What color lights are legal for POV's in the State of Virginia? Thanks and no mean comments please I want a light to let people know im coming so I dont run in the back of them when im responding to a call on a country road


----------



## NomadicMedic (Sep 7, 2011)

Based on other posts on the same topic here, I doubt you'll get much in the way of help. This forum, for the most part, is rather "anti lights in your pov". 

As I always suggest, for blinky stuff, try www.elightbars.org. 


Sent from my iPhone.


----------



## usafmedic45 (Sep 7, 2011)

emt for life said:


> so I dont run in the back of them when im responding to a call on a country road



:rofl::rofl:


----------



## emt for life (Sep 7, 2011)

Do u know anywhere that I could find out what Light colors are legal though?


----------



## usalsfyre (Sep 7, 2011)

Red and amber are the only legal
colors in VA (as an ex VA volley)

If your driving fast enough you might "run into the back of somebody" on a county road you have absolutely no business running lights, and it's pretty darn questionable whether you have any business responding to EMS calls at all.


----------



## emt for life (Sep 7, 2011)

What do u mean you dont know if I have any business running EMS calls?


----------



## Anjel (Sep 7, 2011)

emt for life said:


> What do u mean you dont know if I have any business running EMS calls?

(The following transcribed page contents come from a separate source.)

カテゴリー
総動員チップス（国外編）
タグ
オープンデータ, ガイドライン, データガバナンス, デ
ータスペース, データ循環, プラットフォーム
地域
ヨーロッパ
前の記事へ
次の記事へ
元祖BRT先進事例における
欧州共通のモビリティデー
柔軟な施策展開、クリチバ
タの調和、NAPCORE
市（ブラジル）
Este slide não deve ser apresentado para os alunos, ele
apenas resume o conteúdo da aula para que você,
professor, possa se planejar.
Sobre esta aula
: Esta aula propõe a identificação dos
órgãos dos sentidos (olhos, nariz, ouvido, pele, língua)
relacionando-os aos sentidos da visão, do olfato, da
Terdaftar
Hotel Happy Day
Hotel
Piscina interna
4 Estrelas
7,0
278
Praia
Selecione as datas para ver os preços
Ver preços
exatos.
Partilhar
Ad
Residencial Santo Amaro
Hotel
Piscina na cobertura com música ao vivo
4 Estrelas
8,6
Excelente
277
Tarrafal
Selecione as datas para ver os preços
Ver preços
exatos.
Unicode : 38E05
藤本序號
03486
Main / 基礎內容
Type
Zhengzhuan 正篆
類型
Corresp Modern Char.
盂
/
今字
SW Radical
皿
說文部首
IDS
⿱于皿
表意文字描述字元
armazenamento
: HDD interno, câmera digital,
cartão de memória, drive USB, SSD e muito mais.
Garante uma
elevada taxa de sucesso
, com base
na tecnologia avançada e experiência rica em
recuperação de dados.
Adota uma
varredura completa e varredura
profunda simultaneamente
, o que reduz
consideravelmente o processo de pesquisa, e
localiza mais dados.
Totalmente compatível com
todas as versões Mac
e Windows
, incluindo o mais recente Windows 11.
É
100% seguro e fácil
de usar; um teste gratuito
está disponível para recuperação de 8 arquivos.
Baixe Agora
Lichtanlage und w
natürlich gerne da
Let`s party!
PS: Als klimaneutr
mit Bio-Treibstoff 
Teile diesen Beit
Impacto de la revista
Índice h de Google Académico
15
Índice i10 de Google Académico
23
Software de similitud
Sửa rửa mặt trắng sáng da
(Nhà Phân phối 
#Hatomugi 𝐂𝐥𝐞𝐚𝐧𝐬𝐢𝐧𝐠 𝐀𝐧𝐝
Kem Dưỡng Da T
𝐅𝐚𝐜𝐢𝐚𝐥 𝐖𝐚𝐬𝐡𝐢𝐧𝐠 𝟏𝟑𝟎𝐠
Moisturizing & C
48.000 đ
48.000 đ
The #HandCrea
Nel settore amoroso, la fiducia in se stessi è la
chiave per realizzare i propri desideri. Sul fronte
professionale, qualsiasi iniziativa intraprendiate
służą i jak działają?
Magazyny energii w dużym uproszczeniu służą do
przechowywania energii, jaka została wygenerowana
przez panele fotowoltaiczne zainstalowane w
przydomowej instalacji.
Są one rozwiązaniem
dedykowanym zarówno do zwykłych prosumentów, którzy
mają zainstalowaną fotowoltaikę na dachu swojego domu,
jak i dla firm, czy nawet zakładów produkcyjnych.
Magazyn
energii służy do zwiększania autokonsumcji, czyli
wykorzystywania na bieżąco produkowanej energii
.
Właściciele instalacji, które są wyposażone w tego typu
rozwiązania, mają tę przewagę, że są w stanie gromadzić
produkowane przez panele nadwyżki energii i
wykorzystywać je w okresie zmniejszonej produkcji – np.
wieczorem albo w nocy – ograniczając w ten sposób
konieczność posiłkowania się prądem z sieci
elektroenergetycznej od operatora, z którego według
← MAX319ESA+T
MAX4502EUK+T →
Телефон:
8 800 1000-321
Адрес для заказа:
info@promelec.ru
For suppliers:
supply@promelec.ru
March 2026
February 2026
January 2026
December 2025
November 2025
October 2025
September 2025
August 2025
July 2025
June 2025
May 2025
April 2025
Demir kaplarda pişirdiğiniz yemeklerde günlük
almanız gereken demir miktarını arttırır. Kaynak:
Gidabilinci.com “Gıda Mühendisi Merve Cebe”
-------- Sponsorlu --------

he is saying if you run into the back of someone driving. then you have no business in ems.


----------



## emt for life (Sep 7, 2011)

oh yeah lol not gonna do that. What is the legal colors in Virginia


----------



## Anjel (Sep 7, 2011)

usalsfyre said:


> Red and amber are the only legal
> colors in VA (as an ex VA volley)



this


----------



## Handsome Robb (Sep 7, 2011)

see my signature.  

http://leg1.state.va.us/cgi-bin/legp504.exe?000+cod+46.2-1020


----------



## usafmedic45 (Sep 7, 2011)

> What do u mean you dont know if I have any business running EMS calls?



See the post quoted above....



> oh yeah lol not gonna do that. What is the legal colors in Virginia



...and this....



> Do u know anywhere that I could find out what Light colors are legal though?



....and that....



> Thanks and no mean comments please I want a light to let people know im coming so I dont run in the back of them when im responding to a call on a country road



...and that.


----------



## DGreno (Sep 7, 2011)

In VA, Red -OR- Red *and *White. I used to volly when I lived there and that's what we used.
Please take into consideration safety and courtesy for installing POV lights. This is much more important than the "cool factor".


----------



## emt for life (Sep 9, 2011)

I am going to get a light bar the mini phantom that plugs into the cigeratte lighter port and it just goes on your windshield . Nothing too hard to figure out


----------



## DGreno (Sep 9, 2011)

Mini Phantom is a good light. I have used them before. Check out the flash back shield from Galls. Major improvement in glare reduction when responding at night. Be safe!!


----------